▶ **Data for this task**
◆ ◆ ◆ ◆

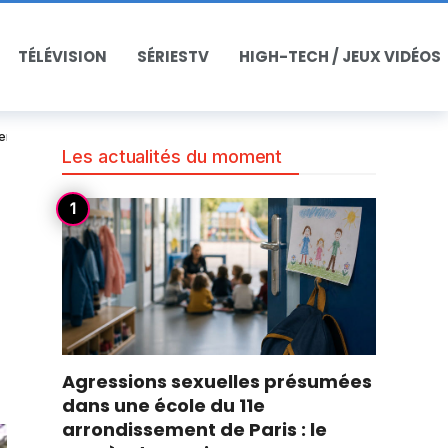
TÉLÉVISION
SÉRIESTV
HIGH-TECH / JEUX VIDÉOS
ent disputer le Mondial 2026
Les actualités du moment
Agressions sexuelles présumées
dans une école du 11e
arrondissement de Paris : le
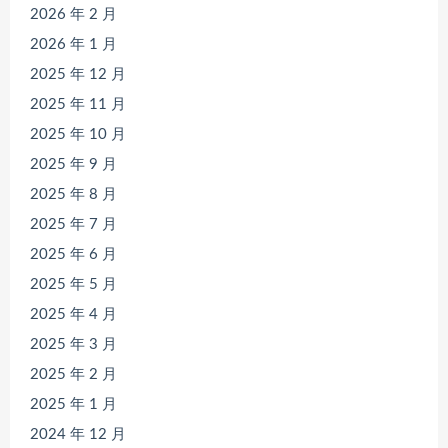
2026 年 2 月
2026 年 1 月
2025 年 12 月
2025 年 11 月
2025 年 10 月
2025 年 9 月
2025 年 8 月
2025 年 7 月
2025 年 6 月
2025 年 5 月
2025 年 4 月
2025 年 3 月
2025 年 2 月
2025 年 1 月
2024 年 12 月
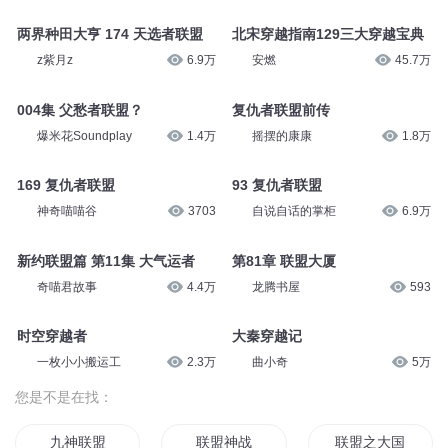
两界种田大亨 174 天选者联盟
北宋穿越指南129三大穿越宝典
z紫月z
6.9万
安燃
45.7万
004集 父愁者联盟？
复仇者联盟前传
爆米花Soundplay
1.4万
摇摆的康康
1.8万
169 复仇者联盟
93 复仇者联盟
神奇喵喵谷
3703
自说自话的掌柜
6.9万
新约联盟篇 第11集 大气运者
第81章 联盟大厦
奇喵君故事
4.4万
龙腾书屋
593
时空穿越者
大秦穿越记
一枚小小搬运工
2.3万
曲小奇
5万
您是不是在找：
九神联盟
联盟神战
联盟之大国手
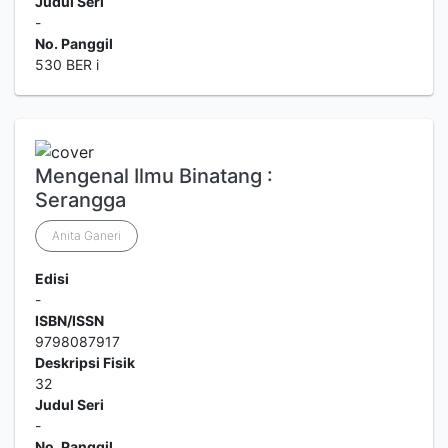
Judul Seri
-
No. Panggil
530 BER i
Mengenal Ilmu Binatang :
Serangga
Anita Ganeri
Edisi
-
ISBN/ISSN
9798087917
Deskripsi Fisik
32
Judul Seri
-
No. Panggil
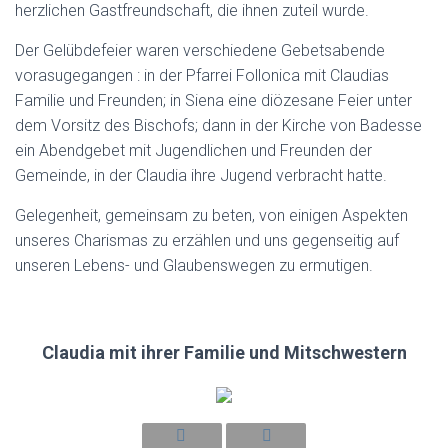
T
herzlichen Gastfreundschaft, die ihnen zuteil wurde.
I
O
Der Gelübdefeier waren verschiedene Gebetsabende
N
vorasugegangen : in der Pfarrei Follonica mit Claudias
Familie und Freunden; in Siena eine diözesane Feier unter
dem Vorsitz des Bischofs; dann in der Kirche von Badesse
ein Abendgebet mit Jugendlichen und Freunden der
Gemeinde, in der Claudia ihre Jugend verbracht hatte.
Gelegenheit, gemeinsam zu beten, von einigen Aspekten
unseres Charismas zu erzählen und uns gegenseitig auf
unseren Lebens- und Glaubenswegen zu ermutigen.
Claudia mit ihrer Familie und Mitschwestern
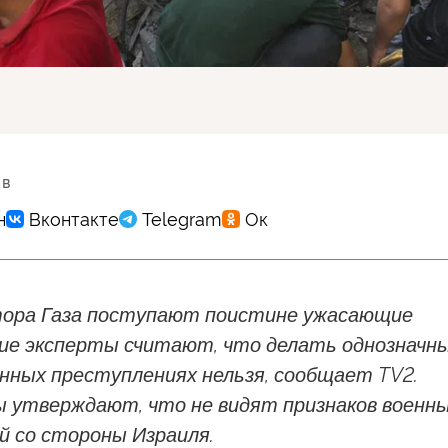
 в
тора Газа поступают поистине ужасающие
кие эксперты считают, что делать однозначн
нных преступлениях нельзя, сообщает TV2.
 утверждают, что не видят признаков военн
й со стороны Израиля.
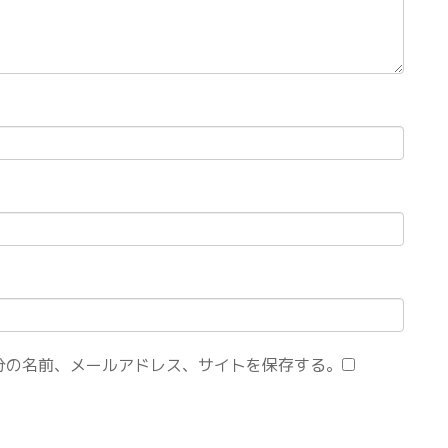
分の名前、メールアドレス、サイトを保存する。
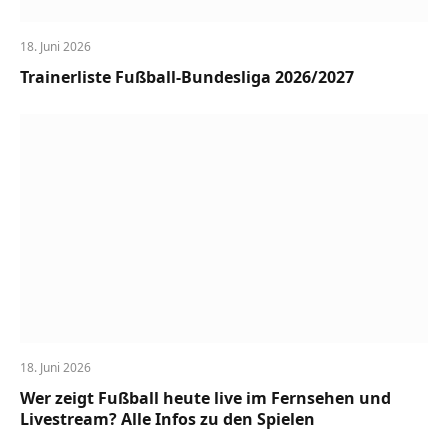
18. Juni 2026
Trainerliste Fußball-Bundesliga 2026/2027
18. Juni 2026
Wer zeigt Fußball heute live im Fernsehen und
Livestream? Alle Infos zu den Spielen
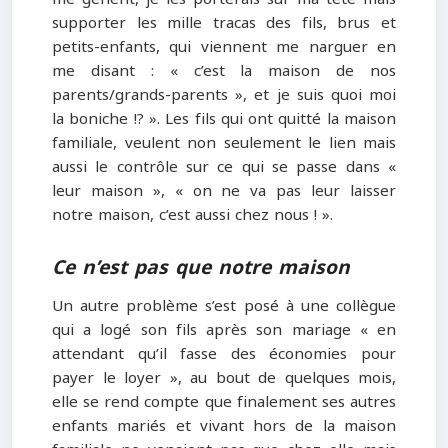
supporter les mille tracas des fils, brus et
petits-enfants, qui viennent me narguer en
me disant : « c’est la maison de nos
parents/grands-parents », et je suis quoi moi
la boniche !? ». Les fils qui ont quitté la maison
familiale, veulent non seulement le lien mais
aussi le contrôle sur ce qui se passe dans «
leur maison », « on ne va pas leur laisser
notre maison, c’est aussi chez nous ! ».
Ce n’est pas que notre maison
Un autre problème s’est posé à une collègue
qui a logé son fils après son mariage « en
attendant qu’il fasse des économies pour
payer le loyer », au bout de quelques mois,
elle se rend compte que finalement ses autres
enfants mariés et vivant hors de la maison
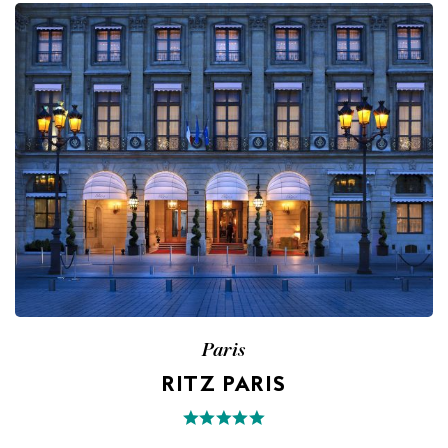
Paris
RITZ PARIS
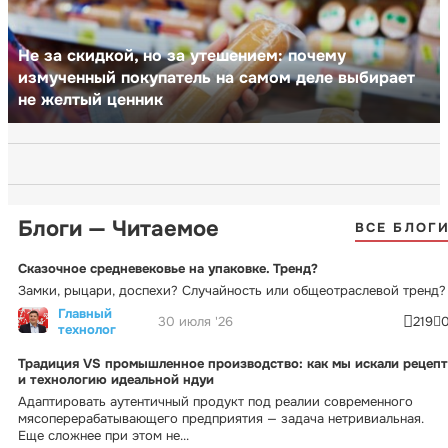
Не за скидкой, но за утешением: почему
измученный покупатель на самом деле выбирает
не желтый ценник
Блоги — Читаемое
ВСЕ БЛОГ
Сказочное средневековье на упаковке. Тренд?
Замки, рыцари, доспехи? Случайность или общеотраслевой тренд?
Главный
30 июля '26
219
технолог
Традиция VS промышленное производство: как мы искали рецепт
и технологию идеальной ндуи
Адаптировать аутентичный продукт под реалии современного
мясоперерабатывающего предприятия — задача нетривиальная.
Еще сложнее при этом не...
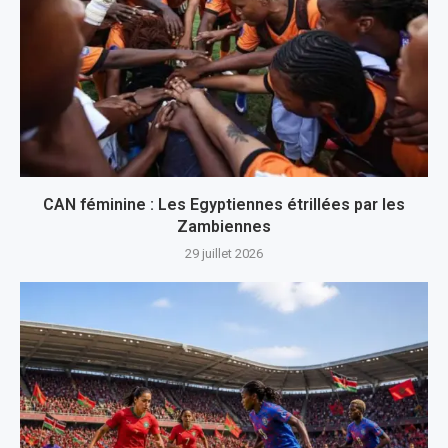
CAN féminine : Les Egyptiennes étrillées par les
Zambiennes
29 juillet 2026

◆ ◆ ◆ ◆

▶ **Task details**
A verbatim copy of every record is to be produced, and pictures are to be excluded from it.

▶ **Exercise answer**
TÉLÉVISION
SÉRIESTV
HIGH-TECH / JEUX VIDÉOS
ent disputer le Mondial 2026
Les actualités du moment
Agressions sexuelles présumées
dans une école du 11e
arrondissement de Paris : le
2026 年 2 月
2026 年 1 月
2025 年 12 月
2025 年 11 月
2025 年 10 月
2025 年 9 月
2025 年 8 月
2025 年 7 月
2025 年 6 月
2025 年 5 月
2025 年 4 月
2025 年 3 月
2025 年 2 月
2025 年 1 月
2024 年 12 月
两界种田大亨 174 天选者联盟
北宋穿越指南129三大穿越宝典
z紫月z
6.9万
安燃
45.7万
004集 父愁者联盟？
复仇者联盟前传
爆米花Soundplay
1.4万
摇摆的康康
1.8万
169 复仇者联盟
93 复仇者联盟
神奇喵喵谷
3703
自说自话的掌柜
6.9万
新约联盟篇 第11集 大气运者
第81章 联盟大厦
奇喵君故事
4.4万
龙腾书屋
593
时空穿越者
大秦穿越记
一枚小小搬运工
2.3万
曲小奇
5万
您是不是在找：
九神联盟
联盟神战
联盟之大国手
Judul Seri
-
No. Panggil
530 BER i
Mengenal Ilmu Binatang :
Serangga
Anita Ganeri
Edisi
-
ISBN/ISSN
9798087917
Deskripsi Fisik
32
Judul Seri
-
No. Panggil
T
herzlichen Gastfreundschaft, die ihnen zuteil wurde.
I
O
Der Gelübdefeier waren verschiedene Gebetsabende
N
vorasugegangen : in der Pfarrei Follonica mit Claudias
Familie und Freunden; in Siena eine diözesane Feier unter
dem Vorsitz des Bischofs; dann in der Kirche von Badesse
ein Abendgebet mit Jugendlichen und Freunden der
Gemeinde, in der Claudia ihre Jugend verbracht hatte.
Gelegenheit, gemeinsam zu beten, von einigen Aspekten
unseres Charismas zu erzählen und uns gegenseitig auf
unseren Lebens- und Glaubenswegen zu ermutigen.
Claudia mit ihrer Familie und Mitschwestern
 в
тора Газа поступают поистине ужасающие
кие эксперты считают, что делать однозначн
нных преступлениях нельзя, сообщает TV2.
 утверждают, что не видят признаков военн
й со стороны Израиля.
分の名前、メールアドレス、サイトを保存する。
18. Juni 2026
Trainerliste Fußball-Bundesliga 2026/2027
18. Juni 2026
Wer zeigt Fußball heute live im Fernsehen und
Livestream? Alle Infos zu den Spielen
supporter les mille tracas des fils, brus et
petits-enfants, qui viennent me narguer en
me disant : « c’est la maison de nos
parents/grands-parents », et je suis quoi moi
la boniche !? ». Les fils qui ont quitté la maison
familiale, veulent non seulement le lien mais
aussi le contrôle sur ce qui se passe dans «
leur maison », « on ne va pas leur laisser
notre maison, c’est aussi chez nous ! ».
Ce n’est pas que notre maison
Un autre problème s’est posé à une collègue
qui a logé son fils après son mariage « en
attendant qu’il fasse des économies pour
payer le loyer », au bout de quelques mois,
elle se rend compte que finalement ses autres
enfants mariés et vivant hors de la maison
Paris
RITZ PARIS
Не за скидкой, но за утешением: почему
измученный покупатель на самом деле выбирает
не желтый ценник
Блоги — Читаемое
ВСЕ БЛОГ
Сказочное средневековье на упаковке. Тренд?
Замки, рыцари, доспехи? Случайность или общеотраслевой тренд?
Главный
30 июля '26
219
технолог
Традиция VS промышленное производство: как мы искали рецепт
и технологию идеальной ндуи
Адаптировать аутентичный продукт под реалии современного
мясоперерабатывающего предприятия — задача нетривиальная.
Еще сложнее при этом не...
CAN féminine : Les Egyptiennes étrillées par les
Zambiennes
29 juillet 2026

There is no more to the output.